Anomaly detection Engine for Linux Logs (ADE)
XML Results from an Analyze request - summary of period (day)
The following code illustrates the XML structure of the output generated by analyze for each period (day) for each Linux system in the model group from the collection of logs processed by analyze. The major element is the systems element, which identifies the specific date and system for which analytical data was requested. The systems element also identifies the number and size of intervals returned in the XML document. The XML also contains one interval element for each analysis snapshot since UTC midnight on the requested date. The interval element provides the interval anomaly score and number of unique message IDs that were generated by analyze.
<xs:schema xmlns:xs="http://www.w3.org/2001/XMLSchema"
targetNamespace="http://www.ibm.com/zAware/MelodyCorePlexV2"
xmlns="http://www.ibm.com/zAware/MelodyCorePlexV2"

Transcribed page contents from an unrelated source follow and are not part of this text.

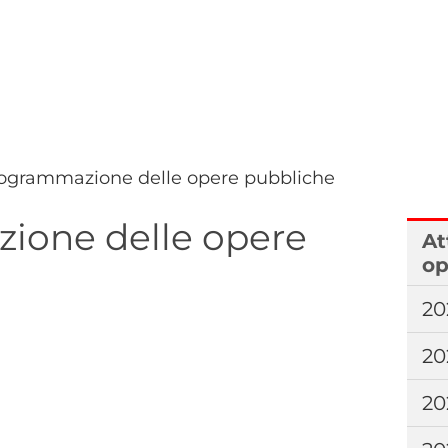
programmazione delle opere pubbliche
zione delle opere
At
op
20
20
20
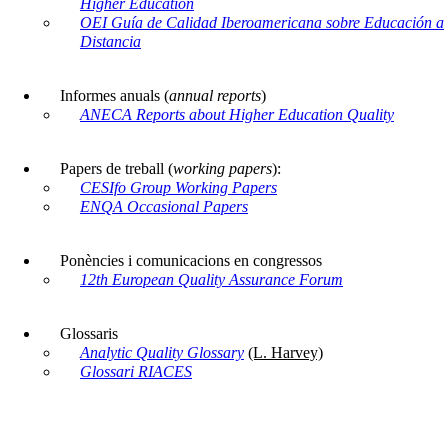
Higher Education
OEI Guía de Calidad Iberoamericana sobre Educación a
Distancia
Informes anuals (
annual reports
)
ANECA Reports about Higher Education Quality
Papers de treball (
working papers
):
CESIfo Group Working Papers
ENQA Occasional Papers
Ponències i comunicacions en congressos
12th European Quality Assurance Forum
Glossaris
Analytic Quality Glossary
(L. Harvey)
Glossari RIACES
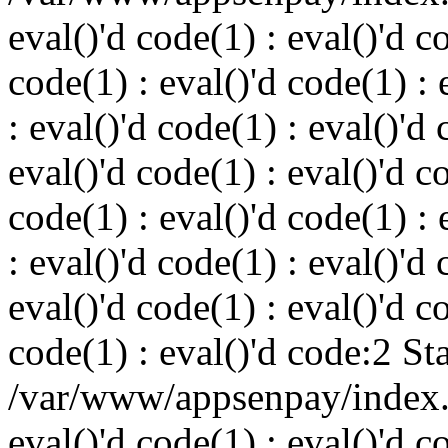
eval()'d code(1) : eval()'d c
code(1) : eval()'d code(1) : 
: eval()'d code(1) : eval()'d 
eval()'d code(1) : eval()'d c
code(1) : eval()'d code(1) : 
: eval()'d code(1) : eval()'d 
eval()'d code(1) : eval()'d c
code(1) : eval()'d code:2 St
/var/www/appsenpay/index.p
eval()'d code(1) : eval()'d c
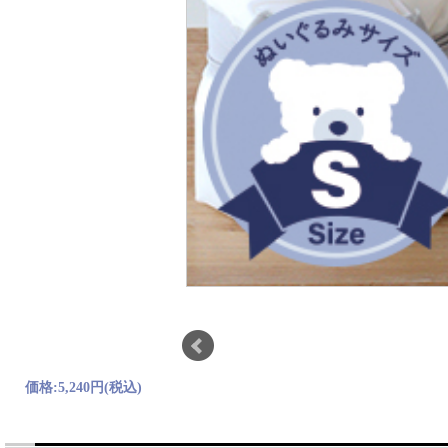
価格:
5,240円
(税込)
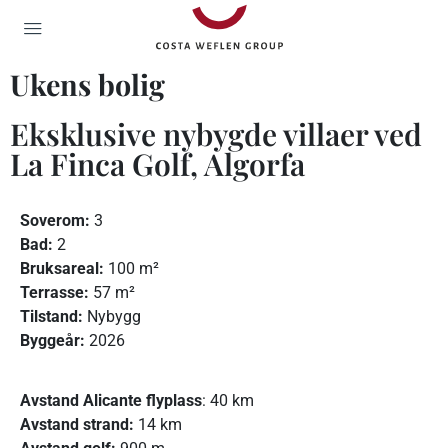
Ukens bolig
Eksklusive nybygde villaer ved
La Finca Golf, Algorfa
Soverom:
3
Bad:
2
Bruksareal:
100 m²
Terrasse:
57 m²
Tilstand:
Nybygg
Byggeår:
2026
Avstand Alicante flyplass
: 40 km
Avstand strand:
14 km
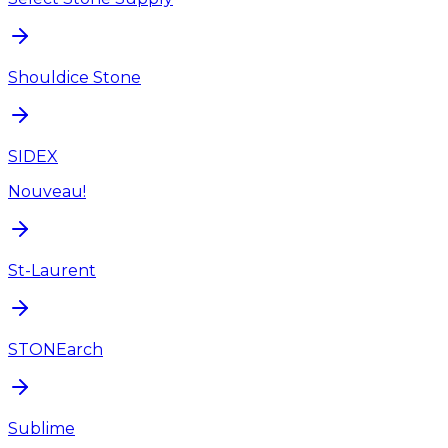
Shouldice Stone
SIDEX
Nouveau!
St-Laurent
STONEarch
Sublime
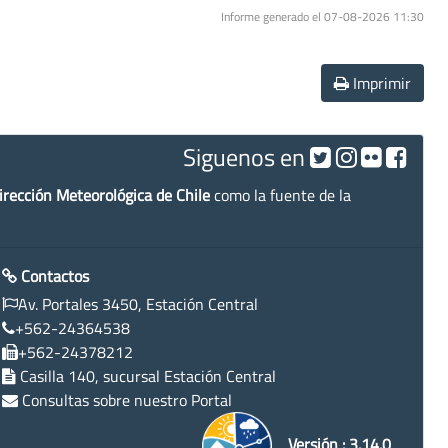
Informe generado el 07-08-2026 11:30
Imprimir
Siguenos en
irección Meteorológica de Chile
como la fuente de la
Contactos
Av. Portales 3450, Estación Central
+562-24364538
+562-24378212
Casilla 140, sucursal Estación Central
Consultas sobre nuestro Portal
Versión : 3.14.0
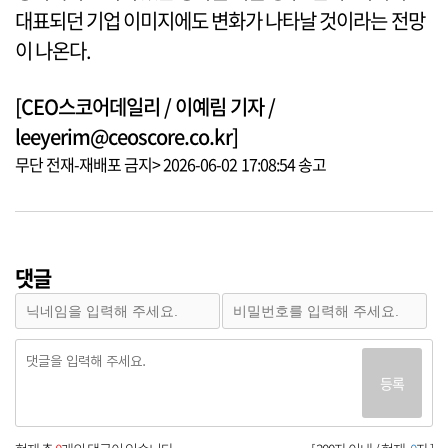
대표되던 기업 이미지에도 변화가 나타날 것이라는 전망
이 나온다.
[CEO스코어데일리 / 이예림 기자 /
leeyerim@ceoscore.co.kr]
무단 전재-재배포 금지> 2026-06-02 17:08:54 송고
댓글
등록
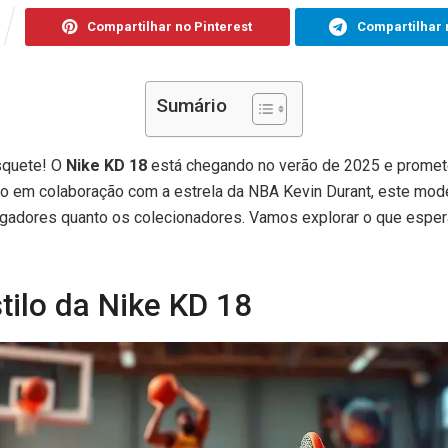
Compartilhar no Pinterest
Compartilhar 
Sumário
squete! O
Nike KD 18
está chegando no verão de 2025 e promet
o em colaboração com a estrela da NBA Kevin Durant, este mod
jogadores quanto os colecionadores. Vamos explorar o que espe
tilo da Nike KD 18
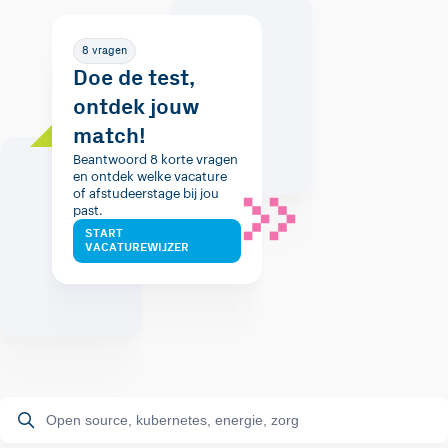
8 vragen
Doe de test,
ontdek jouw
match!
Beantwoord 8 korte vragen
en ontdek welke vacature
of afstudeerstage bij jou
past.
START
VACATUREWIJZER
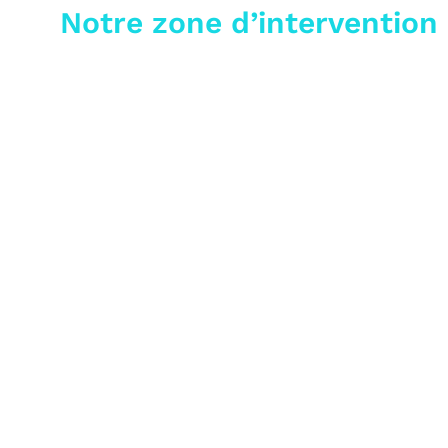
Notre zone d’intervention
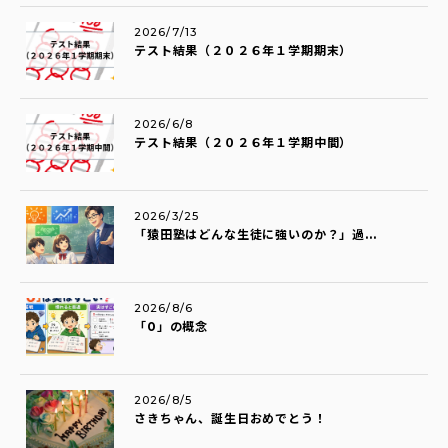
2026/7/13
テスト結果（２０２６年１学期期末）
2026/6/8
テスト結果（２０２６年１学期中間）
2026/3/25
「猿田塾はどんな生徒に強いのか？」過...
2026/8/6
「0」の概念
2026/8/5
さきちゃん、誕生日おめでとう！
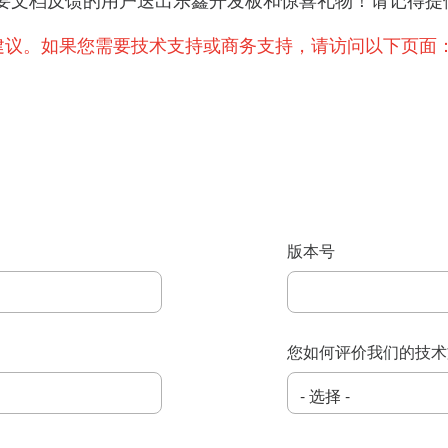
提出重要文档反馈的用户送出乐鑫开发板和惊喜礼物！请记
建议。如果您需要技术支持或商务支持，请访问以下页面
版本号
您如何评价我们的技术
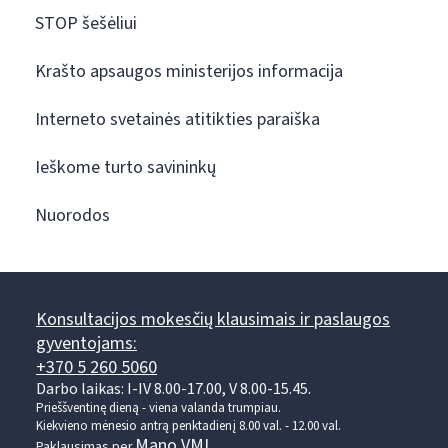
STOP šešėliui
Krašto apsaugos ministerijos informacija
Interneto svetainės atitikties paraiška
Ieškome turto savininkų
Nuorodos
Konsultacijos mokesčių klausimais ir paslaugos
gyventojams:
+370 5 260 5060
Darbo laikas: I-IV 8.00-17.00, V 8.00-15.45.
Prieššventinę dieną - viena valanda trumpiau.
Kiekvieno mėnesio antrą penktadienį 8.00 val. - 12.00 val.
Mano VMI
Paklausimas per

elementFormDefault="qualified">
<xs:element name="systems" >
<xs:complexType>
<xs:sequence>
<xs:element name="version" type="xs:int"/>
<xs:element name="start_time" type="xs:dateTime" />
<xs:element name="end_time" type="xs:dateTime" />
<xs:element name="gmt_offset" type="xs:string" />
<xs:element name="number_intervals">
<xs:complexType>
<xs:simpleContent>
<xs:extension base="xs:int">
<xs:attribute name="analysis_snapshot_size" type="xs:int" use="required"/>
</xs:extension>
</xs:simpleContent>
</xs:complexType>
</xs:element>
<xs:element name="interval_size" type="xs:int" />
<xs:element name="model_info">
<xs:complexType>
<xs:attribute name="model_creation_date" type="xs:dateTime" use="required"/>
<xs:attribute name="training_period" type="xs:int" use="required"/>
<xs:attribute name="analysis_group" type="xs:string" use="required"/>
</xs:complexType>
</xs:element>
<xs:element name="system" type="systems_system_type"
minOccurs="1" maxOccurs="1" />
</xs:sequence>
</xs:complexType>
</xs:element>
<xs:complexType name="systems_system_type">
<xs:sequence>
<xs:element name="interval" type="systems_interval_type"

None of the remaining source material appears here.